## Task objective
Filter the material below down to the lines with the word "that" and give those lines.

## Data provided
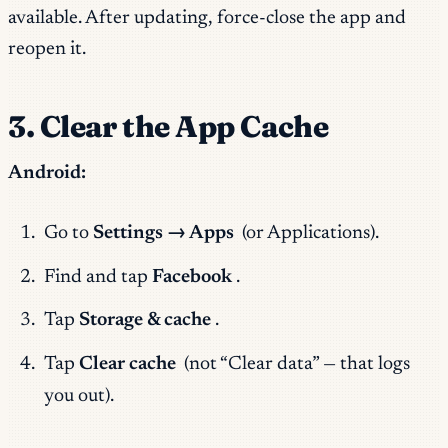
available. After updating, force-close the app and
reopen it.
3. Clear the App Cache
Android:
Go to
Settings → Apps
(or Applications).
Find and tap
Facebook
.
Tap
Storage & cache
.
Tap
Clear cache
(not “Clear data” — that logs
you out).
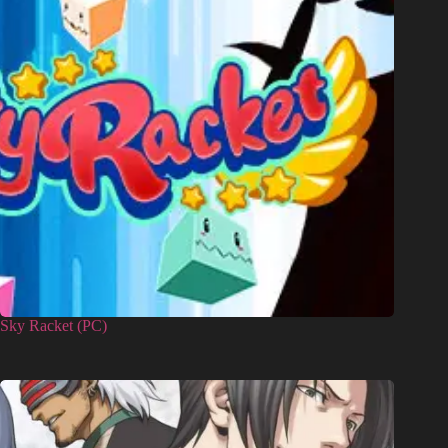
Sky Racket (PC)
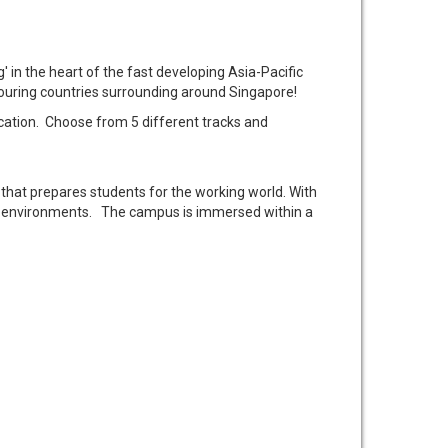
' in the heart of the fast developing Asia-Pacific
bouring countries surrounding around Singapore!
tion. Choose from 5 different tracks and
that prepares students for the working world. With
ning environments. The campus is immersed within a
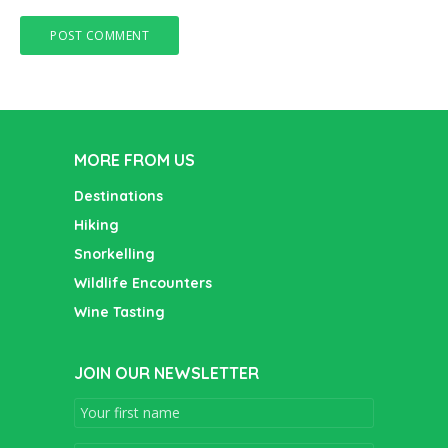
MORE FROM US
Destinations
Hiking
Snorkelling
Wildlife Encounters
Wine Tasting
JOIN OUR NEWSLETTER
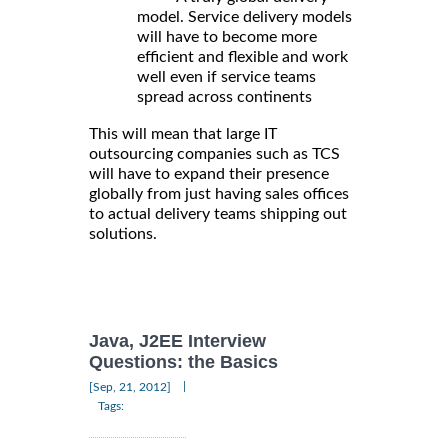
model. Service delivery models
will have to become more
efficient and flexible and work
well even if service teams
spread across continents
This will mean that large IT
outsourcing companies such as TCS
will have to expand their presence
globally from just having sales offices
to actual delivery teams shipping out
solutions.
Java, J2EE Interview
Questions: the Basics
|
[Sep, 21, 2012]
Tags:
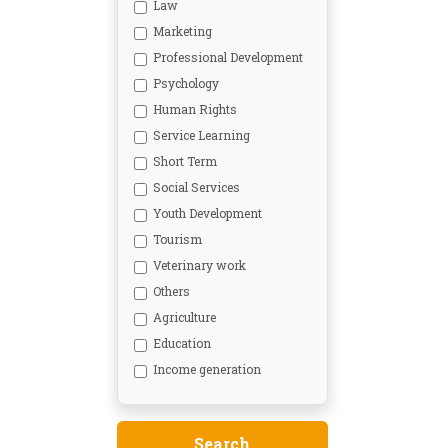
Law
Marketing
Professional Development
Psychology
Human Rights
Service Learning
Short Term
Social Services
Youth Development
Tourism
Veterinary work
Others
Agriculture
Education
Income generation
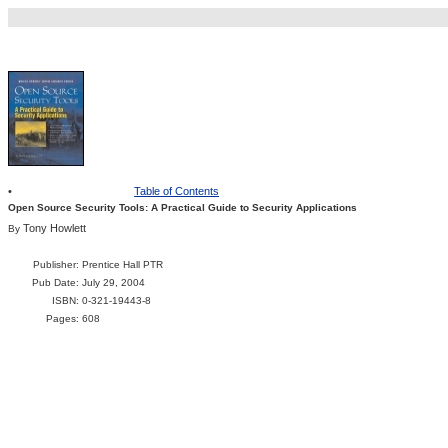
•
Table of Contents
Open Source Security Tools: A Practical Guide to Security Applications
Tony Howlett
By
Publisher
: Prentice Hall PTR
Pub Date
: July 29, 2004
ISBN
: 0-321-19443-8
Pages
: 608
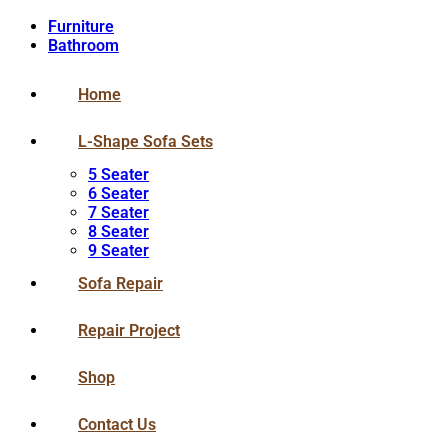
Furniture
Bathroom
Home
L-Shape Sofa Sets
5 Seater
6 Seater
7 Seater
8 Seater
9 Seater
Sofa Repair
Repair Project
Shop
Contact Us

## Exercise solution
(not “Clear data” — that logs
that prepares students for the working world. With
This will mean that large IT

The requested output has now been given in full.